Has the pump filter been cleaned?

What happens if you set to internal recirculation at the dip switch and 2-way valve?
I didn't open the siphon after I replaced the pump, I'll have to look how to do that, any suggestions. I did bleed the air out of the pump by running a pump test and opening and closing the drain on the bottom of the pump and the front of the pump many times. When I talked to the tech this was his suggestion as well. I'll try and bleed the air again and see if I can bleed the air out of the siohon as well.
How do you run a pump test? Is there an internal setting to force the pump to run? My navian is having similar issues.
The hot water return pipe never gets warm so I think the pump may be broken.

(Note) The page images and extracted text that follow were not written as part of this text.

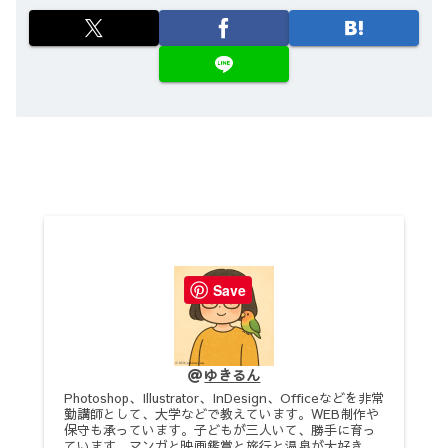
Save
ゆきるん
Photoshop、Illustrator、InDesign、Officeなどを非常
勤講師として、大学などで教えています。WEB制作や
保守も承っています。子どもが三人いて、勝手に育っ
ています。マンガと映画鑑賞と旅行と温泉が大好き。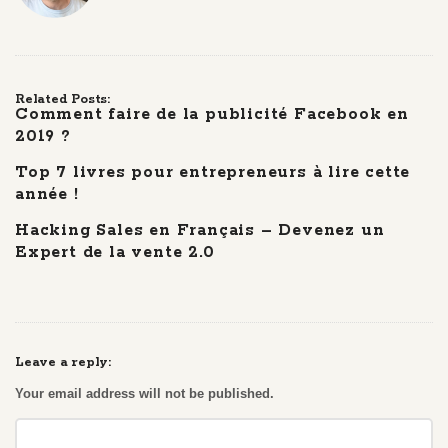
Related Posts:
Comment faire de la publicité Facebook en
2019 ?
Top 7 livres pour entrepreneurs à lire cette
année !
Hacking Sales en Français – Devenez un
Expert de la vente 2.0
Leave a reply:
Your email address will not be published.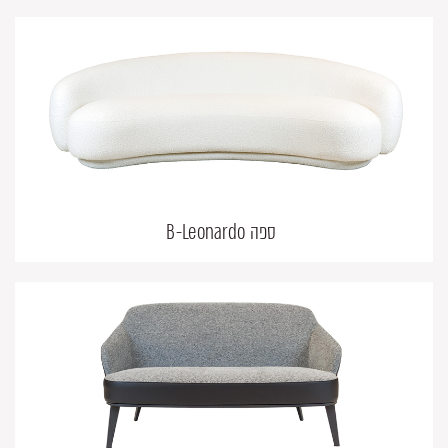
ספה B-Leonardo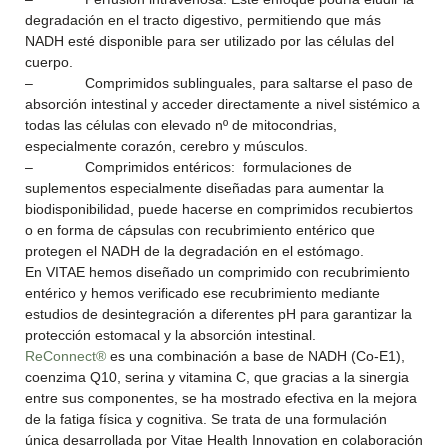
degradación en el tracto digestivo, permitiendo que más
NADH esté disponible para ser utilizado por las células del
cuerpo.
– Comprimidos sublinguales, para saltarse el paso de
absorción intestinal y acceder directamente a nivel sistémico a
todas las células con elevado nº de mitocondrias,
especialmente corazón, cerebro y músculos.
– Comprimidos entéricos: formulaciones de
suplementos especialmente diseñadas para aumentar la
biodisponibilidad, puede hacerse en comprimidos recubiertos
o en forma de cápsulas con recubrimiento entérico que
protegen el NADH de la degradación en el estómago.
En VITAE hemos diseñado un comprimido con recubrimiento
entérico y hemos verificado ese recubrimiento mediante
estudios de desintegración a diferentes pH para garantizar la
protección estomacal y la absorción intestinal.
ReConnect®
es una combinación a base de NADH (Co-E1),
coenzima Q10, serina y vitamina C, que gracias a la sinergia
entre sus componentes, se ha mostrado efectiva en la mejora
de la fatiga física y cognitiva. Se trata de una formulación
única desarrollada por Vitae Health Innovation en colaboración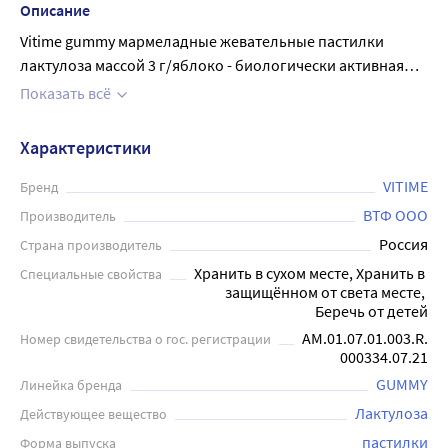
Описание
Vitime gummy мармеладные жевательные пастилки
лактулоза массой 3 г/яблоко - биологически активная
добавка к пище, пребиотик для восстановления
Показать всё
микрофлоры кишечника и регулярного стула в виде
мармеладных пастилок. Одна пастилка содержит не
Характеристики
менее 1,5г лактулозы . Лактулоза является безопасным
пребиотиком, который помогает при запорах и
VITIME
Бренд
нормализует полезную микрофлору кишечника. Прием
ВТФ ООО
Производитель
лактулозы будет полезен для коррекции проблем с
Россия
Страна производитель
запором, для роста собственных полезных бактерий в
Хранить в сухом месте, Хранить в 
Специальные свойства
кишечнике, для нормализации естественного режима
защищённом от света месте, 
стула. Произведен на основе натурального сока, со
Беречь от детей
вкусом яблока. Детям c 3 до 14 лет - по 1 пастилке в день,
АМ.01.07.01.003.R.
Номер свидетельства о гос. регистрации
детям от 14 до 18 лет - по 2 пастилки в день, взрослым -
000334.07.21
по 3 пастилки в день. Пастилки следует разжевать, затем
GUMMY
Линейка бренда
проглотить. Перед применением рекомендуется
Лактулоза
Действующее вещество
проконсультироваться с врачом / с врачом-педиатром.
пастилки
Форма выпуска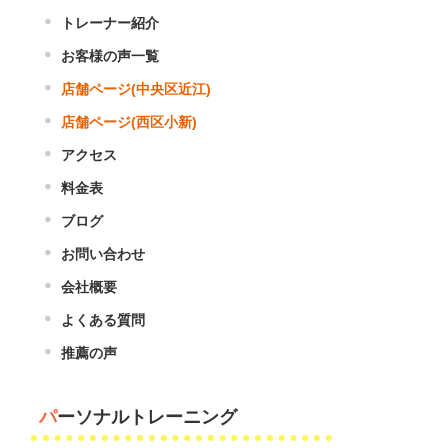
トレーナー紹介
お客様の声一覧
店舗ページ(中央区近江)
店舗ページ(西区小新)
アクセス
料金表
ブログ
お問い合わせ
会社概要
よくある質問
推薦の声
パーソナルトレーニング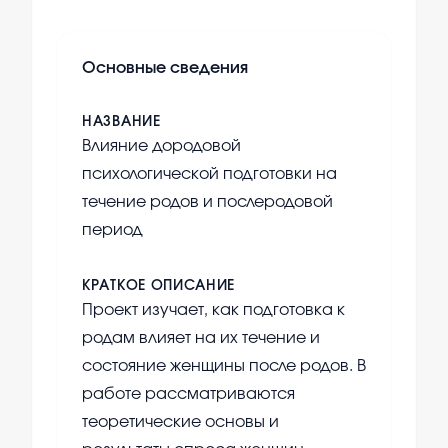
Основные сведения
НАЗВАНИЕ
Влияние дородовой
психологической подготовки на
течение родов и послеродовой
период
КРАТКОЕ ОПИСАНИЕ
Проект изучает, как подготовка к
родам влияет на их течение и
состояние женщины после родов. В
работе рассматриваются
теоретические основы и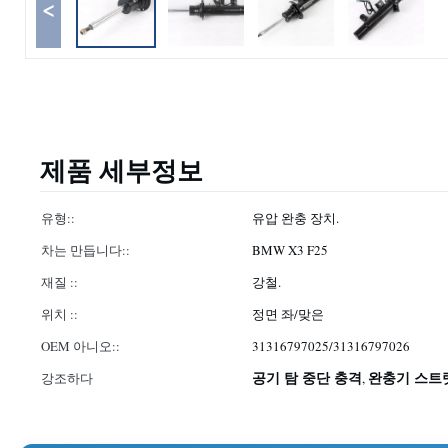
<
제품 세부정보
유형::
유압 완충 장치.
차는 만듭니다::
BMW X3 F25
재질 ::
강철.
위치 ::
정면 좌/맞은
OEM 아니오::
31316797025/31316797026
공기 탐 중단 충격
완충기 스트
강조하다
,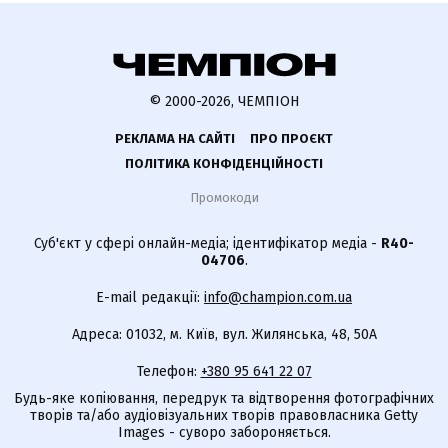
© 2000-2026, ЧЕМПІОН
РЕКЛАМА НА САЙТІ
ПРО ПРОЄКТ
ПОЛІТИКА КОНФІДЕНЦІЙНОСТІ
Промокоди
Суб'єкт у сфері онлайн-медіа; ідентифікатор медіа -
R40-
04706
.
E-mail редакції:
info@champion.com.ua
Адреса: 01032, м. Київ, вул. Жилянська, 48, 50А
Телефон:
+380 95 641 22 07
Будь-яке копіювання, передрук та відтворення фотографічних
творів та/або аудіовізуальних творів правовласника Getty
Images - суворо забороняється.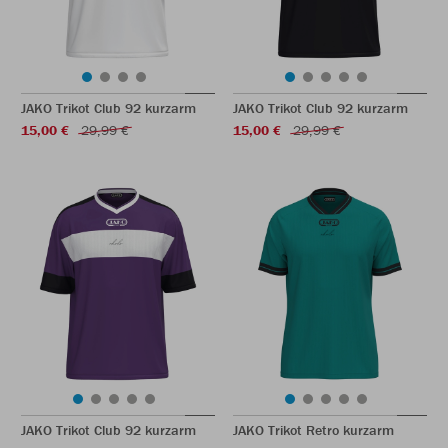
JAKO Trikot Club 92 kurzarm
JAKO Trikot Club 92 kurzarm
15,00 €
29,99 €
15,00 €
29,99 €
JAKO Trikot Club 92 kurzarm
JAKO Trikot Retro kurzarm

It has never worked for me since it was installed 3 years ago. The pump itself gets very hot to the touch, but I never heard any noises from it. Hot water takes around 3 minutes to reach my furtherest fixture.
I can't remember exactly but you have to hold down one of the two buttons above the reset button( the guy with wrench or i button), I think it is the guy with wrench. Then the letters TST will appear on screen, use plus/minus button to cycle till it says Pump. I think it is #2 after vent, so hit plus once to get there. Once you see pump, hit the i button and you should hear the pump cycle on for about 10 second then off. It will cycle a bunch of times ( I never counted, but It feels like 5 times) afterword it may give you an error code or the gpm of the unit. I would make sure your dip switches are set correctly and the Internal/external valve is set and then run pump test. The pump is about $150 to replace and is relatively easy. You can just replace the motor and leave plastic housing if it is in place which makes the replacement easier. Make sure to bleed the air out. Good luck.